Marine Le Pen et d'autres représentants du RN, dont Jordan Bardella, le président du parti, lors de la marche contre l'antisémitisme à Paris, le 12 novembre 2023.
© Michel Soudais

« Marine Le Pen n’est pas antisémite. Elle ne l’a jamais été et son propos est sincère » affirmait Pierre Moscovici, samedi 11 novembre sur Radio J, à la veille de la grande marche contre l’antisémitisme. Le rassemblement organisé par Yaël Braun-Pivet et Gérard Larcher dans la précipitation, avec un mot d’ordre très centré sur Israël, avec la participation du Rassemblement national (RN), fait polémique. La petite phrase, partagée par l’animateur de l’émission, Frédéric Haziza sur Twitter, enflamme alors les réseaux sociaux. L’entourage de « Mosco » a beau minimiser les propos du premier président de la Cour des comptes, jugeant ses propos « maladroits et caricaturés » auprès de Politis, le mal est fait.
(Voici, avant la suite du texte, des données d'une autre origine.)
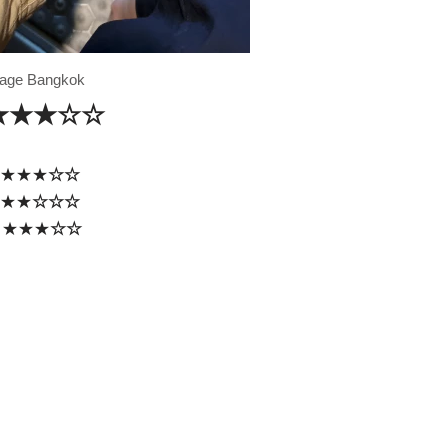
age Bangkok
★
★★
☆
☆
★★★
☆☆
★★
☆☆☆
★★★
☆☆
Le lendemain, Nicolas Sarkozy va plus loin dans le JDD en se félicitant que « le RN a coupé avec son fondateur Jean-Marie Le Pen ». Pire, pour Édouard Philippe, la présence de Marine Le Pen à une manifestation ne pose « aucun problème ». En trois jours, la fille de Jean-Marie Le Pen a réussi à se faire accepter par une grande partie de la classe politique, à droite comme à gauche. Dimanche, la patronne du RN rayonnait sur l’esplanade des Invalides, malgré une présence en queue de cortège tandis que des dirigeants de la gauche – Olivier Faure, Marine Tondelier et Fabien Roussel – faisaient triste figure en l’absence de Jean-Luc Mélenchon, hués par une partie des manifestants.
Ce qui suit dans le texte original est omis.